Os organismos de regulamentação nacionais concluíram, contudo, que não era necessário o encerramento de qualquer central nuclear.

3.3

Os testes demonstraram que as normas de segurança prescritas pela Agência Internacional da Energia Atómica (AIEA) e as boas práticas internacionais não são aplicadas na íntegra pelos Estados-Membros.

3.4

A Comissão deverá assegurar a devida aplicação das recomendações e propor, simultaneamente, medidas legislativas que visem um maior reforço da segurança na Europa.

3.5

Além das recomendações relativas a inúmeros melhoramentos técnicos específicos nas centrais nucleares, os testes de resistência demonstraram que as normas e práticas internacionais não são aplicadas sistematicamente. É necessário retirar, igualmente, ensinamentos da experiência de Fucoxima, nomeadamente no que respeita: aos riscos relacionados com sismos e inundações, à existência e utilização de instrumentos sísmicos in situ, à instalação de sistemas de ventilação filtrada dos dispositivos de contenção e à disponibilização de equipamentos específicos destinados a emergências em caso de acidente e de uma sala de controlo de emergência fora do local.

3.6

Os planos de ação nacionais com calendários para a sua aplicação deverão ser elaborados pelos organismos de regulamentação nacionais e disponibilizados até ao final de 2012. A Comissão tenciona projetar um relatório sobre a aplicação das recomendações dos testes de resistência em junho de 2014, em parceria integral com os organismos de regulamentação nacionais.

3.7

A Comissão analisou o quadro jurídico europeu em vigor no domínio da segurança nuclear e apresentará, no início de 2013, uma revisão da Diretiva Segurança Nuclear. As alterações propostas incidirão sobretudo nos requisitos de segurança, no papel, na independência e nas prerrogativas dos organismos de regulamentação nacionais, bem como na transparência e na monitorização.

3.8

Posteriormente, serão elaboradas outras propostas sobre os seguros e a responsabilidade nuclear e sobre os níveis máximos tolerados de contaminação radioativa dos géneros alimentícios e alimentos para animais. O processo dos testes de resistência evidenciou a necessidade de envidar esforços adicionais relativamente à segurança nuclear (ou seja, a prevenção de ações hostis), cuja principal responsabilidade cabe aos Estados-Membros.
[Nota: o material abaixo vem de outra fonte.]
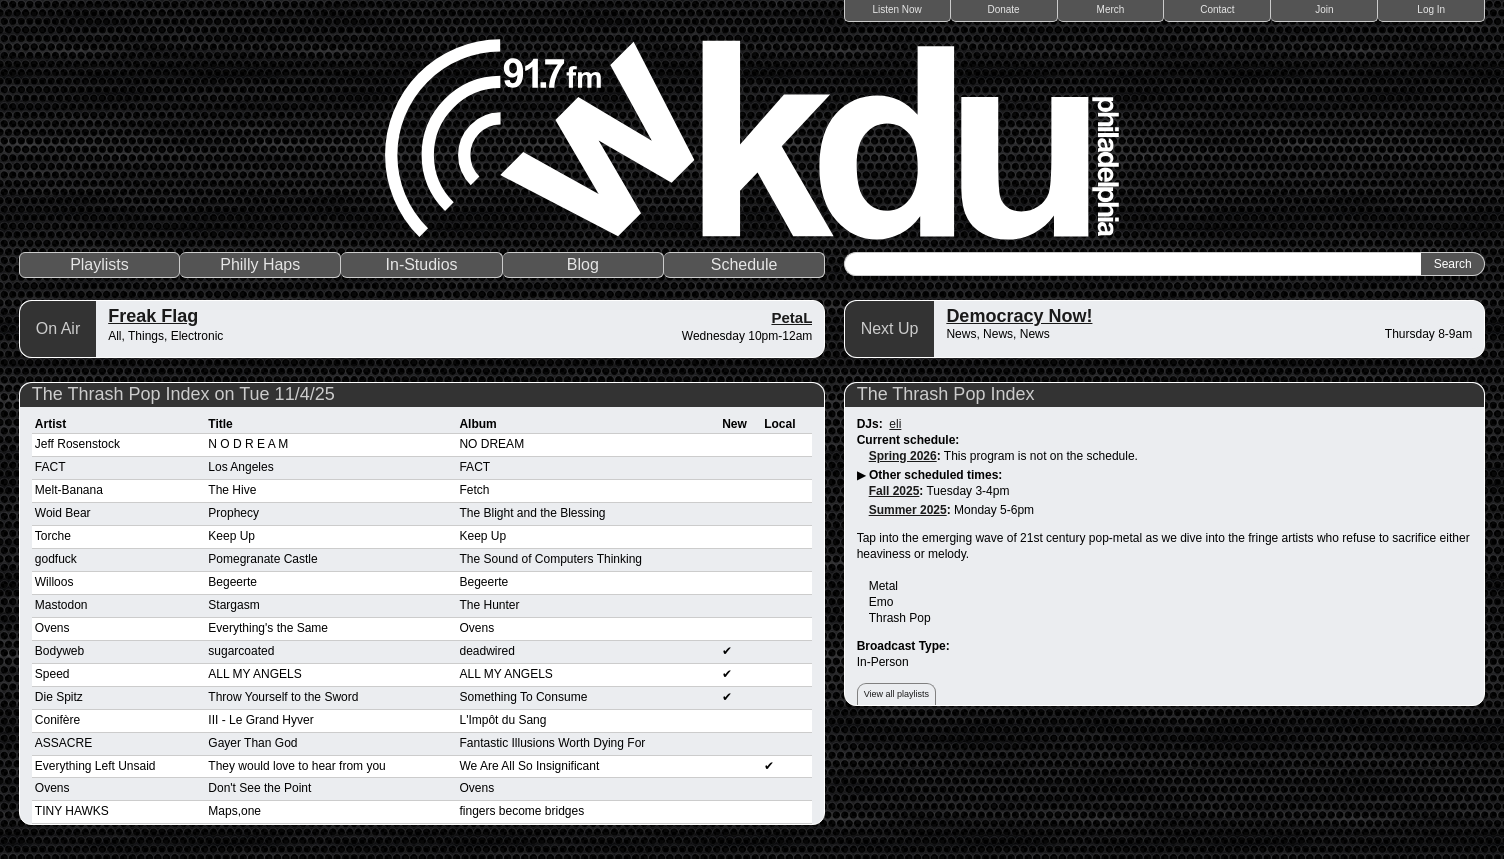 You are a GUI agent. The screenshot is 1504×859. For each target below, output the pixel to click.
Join (1324, 9)
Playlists (99, 264)
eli (895, 424)
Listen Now (896, 9)
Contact (1217, 9)
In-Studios (422, 264)
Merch (1111, 9)
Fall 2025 (894, 491)
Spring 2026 (903, 456)
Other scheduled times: (935, 475)
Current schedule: (908, 440)
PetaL (791, 317)
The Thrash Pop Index (946, 394)
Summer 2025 (908, 510)
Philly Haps (260, 264)
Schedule (744, 264)
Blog (583, 264)
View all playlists (896, 694)
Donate (1003, 9)
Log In (1431, 9)
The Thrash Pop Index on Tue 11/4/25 (183, 394)
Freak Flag (153, 316)
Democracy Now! (1019, 316) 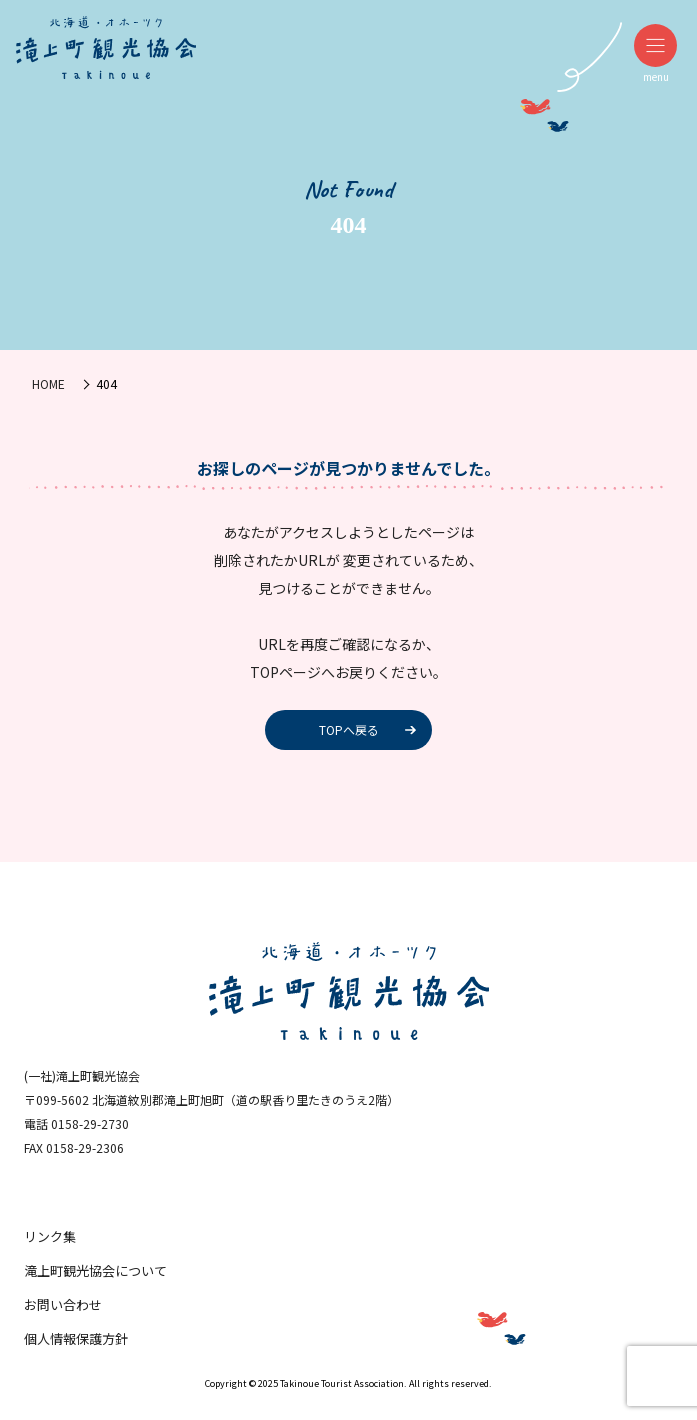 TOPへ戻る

4.   Observações na generalidade

4.1

É de realçar a dimensão dos esforços e dos recursos financeiros consagrados a estes testes e à sua correta realização. Através do processo dos testes de resistência, os 14 Estados-Membros da UE que operam reatores participaram nas avaliações a título voluntário, contribuindo fortemente para a aplicação das normas comuns de segurança intrínseca e extrínseca. Não obstante, as avaliações têm por base uma autoavaliação dos operadores e são seguidas de análises efetuadas pelos organismos nacionais de regulamentação e pelos pares. Em resposta aos testes de resistência e às recomendações emitidas pela Comissão, a UE deve implementar mecanismos de controlo e verificação.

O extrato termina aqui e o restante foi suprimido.